[Try it]
Within the listing below, locate all lines containing the word "Dugaan". Copy each one.

[Materials provided]
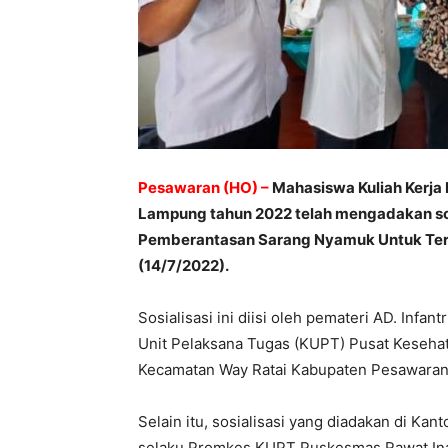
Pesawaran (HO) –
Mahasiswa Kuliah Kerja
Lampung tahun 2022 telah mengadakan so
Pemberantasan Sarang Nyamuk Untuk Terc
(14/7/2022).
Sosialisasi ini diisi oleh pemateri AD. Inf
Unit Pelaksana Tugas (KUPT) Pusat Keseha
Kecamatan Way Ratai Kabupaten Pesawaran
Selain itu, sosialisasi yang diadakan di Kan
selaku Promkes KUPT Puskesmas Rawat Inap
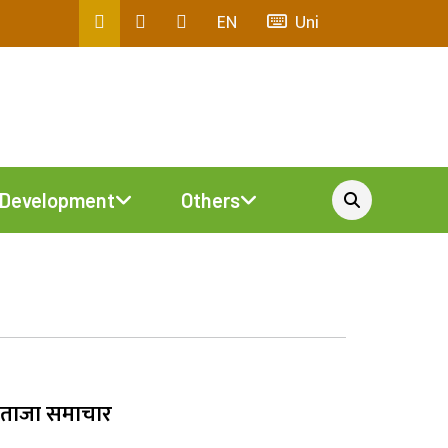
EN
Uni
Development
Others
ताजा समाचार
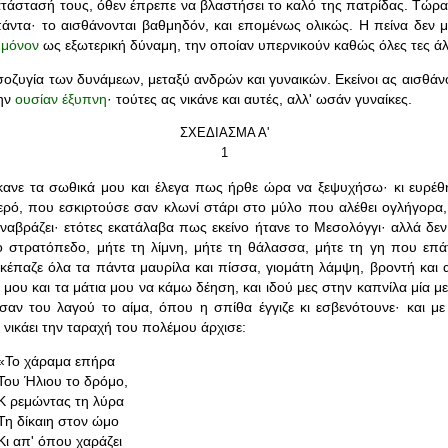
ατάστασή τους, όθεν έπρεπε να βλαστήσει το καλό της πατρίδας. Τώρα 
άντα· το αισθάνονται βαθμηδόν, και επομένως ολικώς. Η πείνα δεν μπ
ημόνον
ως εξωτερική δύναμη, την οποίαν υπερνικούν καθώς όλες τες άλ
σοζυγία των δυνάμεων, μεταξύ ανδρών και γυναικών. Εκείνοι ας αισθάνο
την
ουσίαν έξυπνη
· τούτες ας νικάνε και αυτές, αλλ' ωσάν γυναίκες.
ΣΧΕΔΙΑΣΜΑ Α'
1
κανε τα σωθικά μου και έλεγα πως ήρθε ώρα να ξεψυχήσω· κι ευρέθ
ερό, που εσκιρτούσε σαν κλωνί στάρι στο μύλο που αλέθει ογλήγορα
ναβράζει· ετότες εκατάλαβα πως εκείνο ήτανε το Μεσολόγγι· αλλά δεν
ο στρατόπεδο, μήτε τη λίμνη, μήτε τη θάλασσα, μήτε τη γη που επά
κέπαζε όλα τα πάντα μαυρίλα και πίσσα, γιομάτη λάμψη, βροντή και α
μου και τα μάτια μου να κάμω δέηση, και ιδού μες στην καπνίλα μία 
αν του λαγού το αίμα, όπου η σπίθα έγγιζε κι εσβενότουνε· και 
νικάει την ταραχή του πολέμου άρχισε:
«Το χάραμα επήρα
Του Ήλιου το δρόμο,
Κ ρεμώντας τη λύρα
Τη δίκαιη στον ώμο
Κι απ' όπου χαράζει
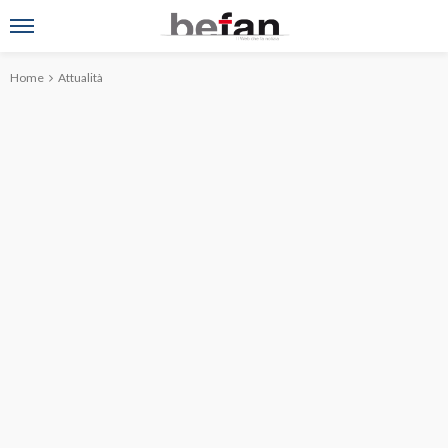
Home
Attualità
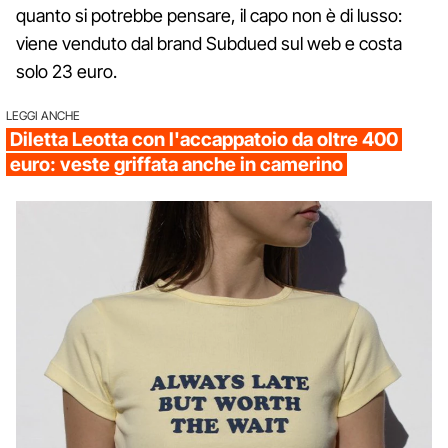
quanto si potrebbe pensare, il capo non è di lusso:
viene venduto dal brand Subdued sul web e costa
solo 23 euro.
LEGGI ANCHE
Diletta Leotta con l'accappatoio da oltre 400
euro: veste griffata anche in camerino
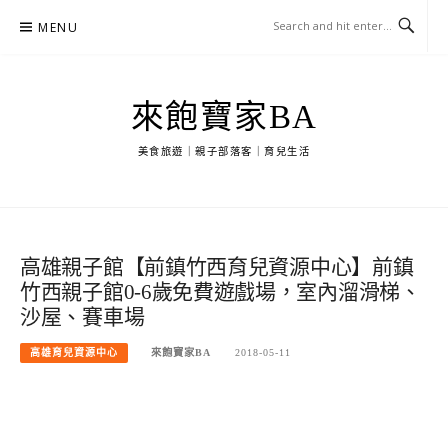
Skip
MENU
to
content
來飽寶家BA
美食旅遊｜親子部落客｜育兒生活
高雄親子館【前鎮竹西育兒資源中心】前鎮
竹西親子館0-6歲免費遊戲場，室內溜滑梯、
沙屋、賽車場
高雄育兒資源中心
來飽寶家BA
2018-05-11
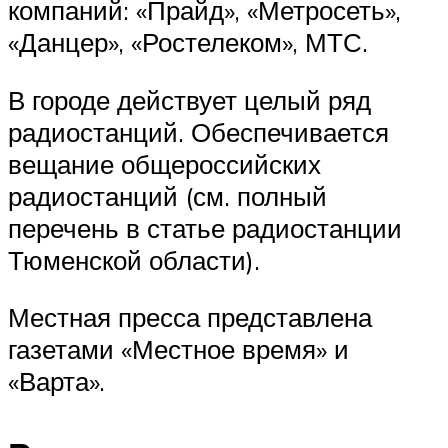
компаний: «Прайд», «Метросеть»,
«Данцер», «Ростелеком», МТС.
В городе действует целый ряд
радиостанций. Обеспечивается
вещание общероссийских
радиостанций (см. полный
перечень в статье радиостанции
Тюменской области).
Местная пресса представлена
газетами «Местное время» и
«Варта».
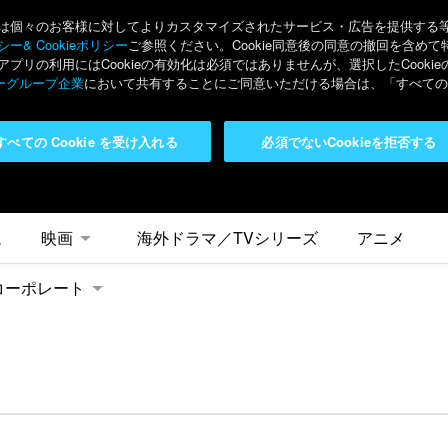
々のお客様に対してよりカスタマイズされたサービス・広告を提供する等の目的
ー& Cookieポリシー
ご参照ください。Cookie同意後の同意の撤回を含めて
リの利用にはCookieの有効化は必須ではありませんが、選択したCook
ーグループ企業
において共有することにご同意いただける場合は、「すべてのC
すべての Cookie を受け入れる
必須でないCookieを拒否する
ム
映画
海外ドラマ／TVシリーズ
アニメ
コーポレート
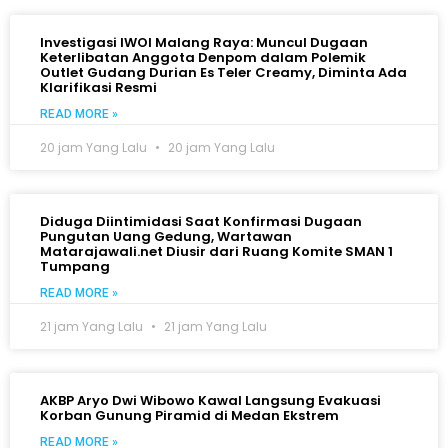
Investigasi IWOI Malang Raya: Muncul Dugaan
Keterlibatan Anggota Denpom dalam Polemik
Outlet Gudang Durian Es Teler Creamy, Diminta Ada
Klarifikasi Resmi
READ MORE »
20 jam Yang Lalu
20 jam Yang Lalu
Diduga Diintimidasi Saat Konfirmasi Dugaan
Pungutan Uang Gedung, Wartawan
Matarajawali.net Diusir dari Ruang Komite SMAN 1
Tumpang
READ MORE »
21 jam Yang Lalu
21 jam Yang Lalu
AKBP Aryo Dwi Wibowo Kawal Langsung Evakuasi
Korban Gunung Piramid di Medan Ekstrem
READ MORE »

[Problem solution]
Investigasi IWOI Malang Raya: Muncul Dugaan
Diduga Diintimidasi Saat Konfirmasi Dugaan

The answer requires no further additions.